What Is a UUID? Complete Guide

Definition of UUID

UUID (Universally Unique Identifier) is a 128-bit (16-byte) numeric identifier designed to generate globally unique IDs without requiring a central coordinating authority. It is typically represented as hyphen-separated hexadecimal: xxxxxxxx-xxxx-xxxx-xxxx-xxxxxxxxxxxx — 32 hexadecimal characters + 4 hyphens = 36 total characters.

A typical UUID example:

550e8400-e29b-41d4-a716-446655440000

Historical Background of UUID

UUID was developed by Apollo Computer in the early 1980s, originally for identifying network objects in distributed computing environments (Apollo Network Computing System). It was later incorporated by the Open Software Foundation (OSF) into the DCE (Distributed Computing Environment) specification, and ultimately became an IETF internet standard as RFC 4122. Microsoft popularized it as GUID (Globally Unique Identifier), essentially identical to UUID.

UUID Structure

UUID consists of five groups:

• Group 1 (8 hex chars = 32 bits): version-related data
• Group 2 (4 chars = 16 bits): version-related data
• Group 3 (4 chars = 16 bits): high 4 bits = version number (1–5), low 12 bits = data
• Group 4 (4 chars = 16 bits): high 2–3 bits = variant identifier, low bits = clock sequence
• Group 5 (12 chars = 48 bits): node identifier (usually MAC address or random number)

UUID Versions

RFC 4122 defined 5 UUID versions; the 2022 new RFC (RFC 9562) added versions 6, 7, and 8:

• Version 1: based on timestamp and MAC address
• Version 2: DCE Security UUID (rarely used in practice)
• Version 3: namespace UUID based on MD5 hash
• Version 4: completely random (most commonly used)
• Version 5: namespace UUID based on SHA-1 hash
• Version 7 (new): sortable random UUID based on Unix millisecond timestamp

Primary Uses of UUID

UUID is widely used in software development for: database primary keys (avoiding predictable sequential auto-increment ID issues); unique ID generation across nodes in distributed systems (no global lock needed); API request tracing IDs (request_id); file naming or resource naming (avoiding conflicts); session IDs and tokens (but use cryptographically secure random number generation for stronger security needs); log correlation identifiers.

UUID Pros and Cons

Pros: global uniqueness (extremely low collision probability); no central coordinating authority needed; suitable for distributed systems; does not leak sequence information (version 4); standardized format with good cross-language, cross-platform support. Cons: 36 characters is much longer than integer IDs with higher storage and transmission overhead; random UUID B-tree index performance is poor (frequent page splits); poor readability, not intuitive for manual debugging; version 1 exposes MAC address posing privacy risk.

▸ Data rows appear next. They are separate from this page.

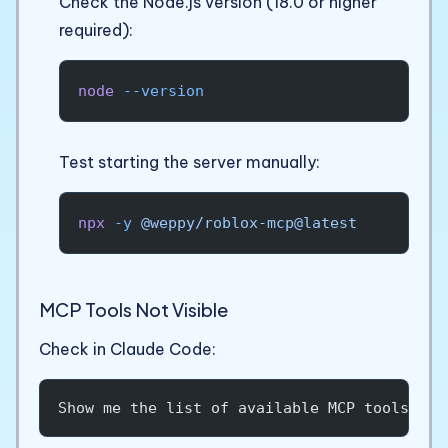
Check the Node.js version (18.0 or higher
required):
node
 --version
Test starting the server manually:
npx
 -y
 @weppy/roblox-mcp@latest
MCP Tools Not Visible
Check in Claude Code:
Show me the list of available MCP tools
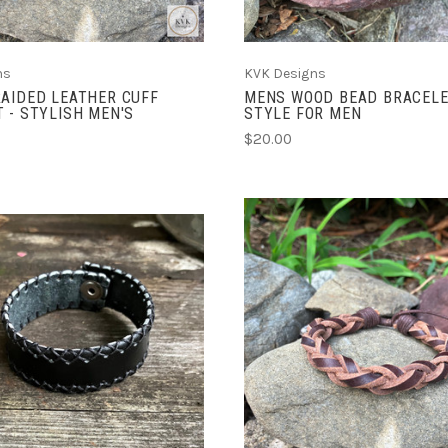
ns
KVK Designs
AIDED LEATHER CUFF
MENS WOOD BEAD BRACELE
 - STYLISH MEN'S
STYLE FOR MEN
$20.00
ADD TO CART
ADD TO CART
COMPARE
COMPARE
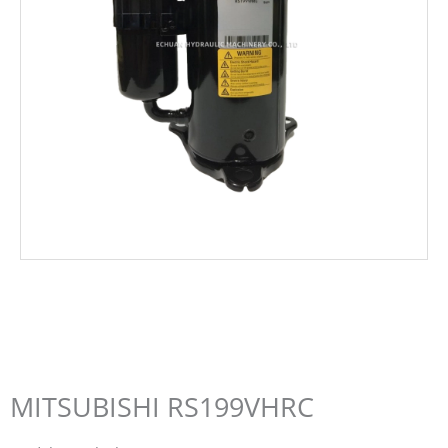
MITSUBISHI RS199VHRC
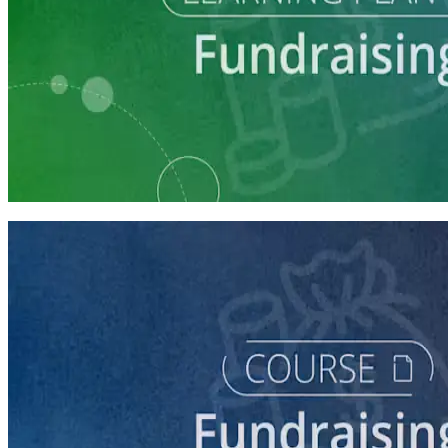
Learning Plan
Fundraising Staff Prep
7 courses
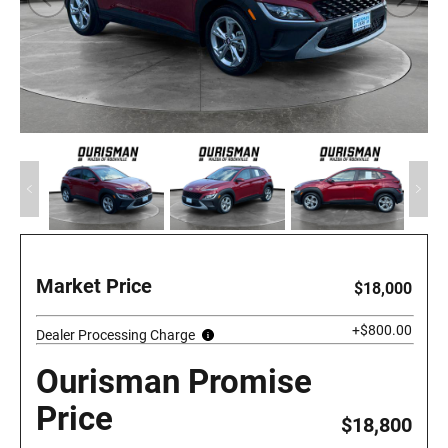
Market Price
$18,000
+$800.00
Dealer Processing Charge
Ourisman Promise
Price
$18,800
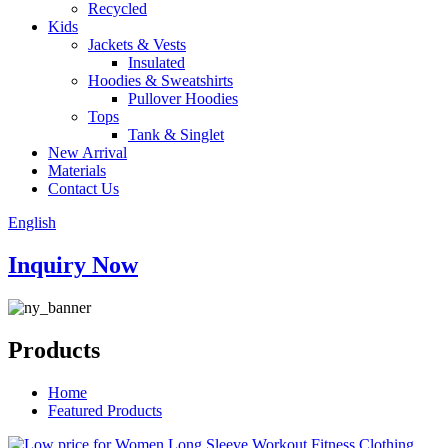
Recycled
Kids
Jackets & Vests
Insulated
Hoodies & Sweatshirts
Pullover Hoodies
Tops
Tank & Singlet
New Arrival
Materials
Contact Us
English
Inquiry Now
Products
Home
Featured Products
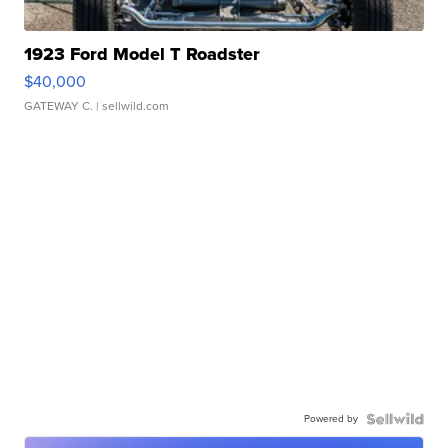
1923 Ford Model T Roadster
$40,000
GATEWAY C.
| sellwild.com
Powered by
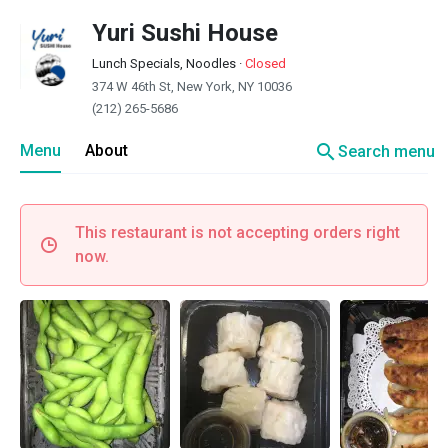
Yuri Sushi House
Lunch Specials, Noodles
·
Closed
374 W 46th St, New York, NY 10036
(212) 265-5686
search
Menu
About
Search menu
This restaurant is not accepting orders right
now.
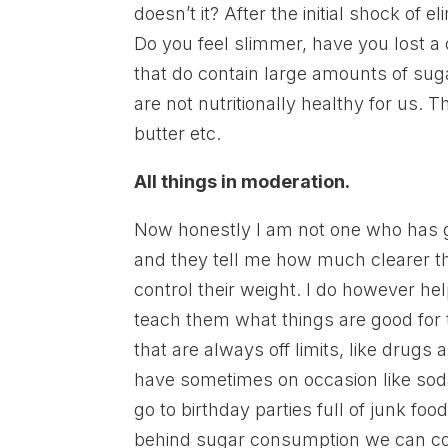
doesn’t it? After the initial shock of
Do you feel slimmer, have you lost a
that do contain large amounts of suga
are not nutritionally healthy for us.
butter etc.
All things in moderation.
Now honestly I am not one who has g
and they tell me how much clearer th
control their weight. I do however he
teach them what things are good for
that are always off limits, like drugs 
have sometimes on occasion like soda
go to birthday parties full of junk fo
behind sugar consumption we can con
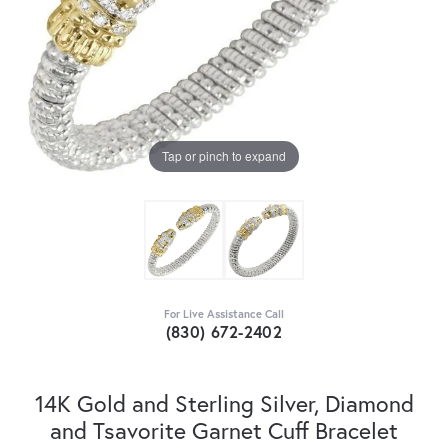
Tap or pinch to expand
For Live Assistance Call
(830) 672-2402
14K Gold and Sterling Silver, Diamond
and Tsavorite Garnet Cuff Bracelet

When to Use and Not Use UUID

Scenarios where UUID is recommended: distributed systems and microservices; needing to generate IDs on the client side (without depending on a server); needing to avoid exposing ID sequence (like order numbers that should not be predictable). Scenarios where UUID is not recommended: small single-machine applications (auto-increment IDs are simpler and more efficient); high-write scenarios with extreme sensitivity to database index performance (consider UUID v7 or ULID instead); scenarios requiring human-friendly IDs (like short links, invite codes).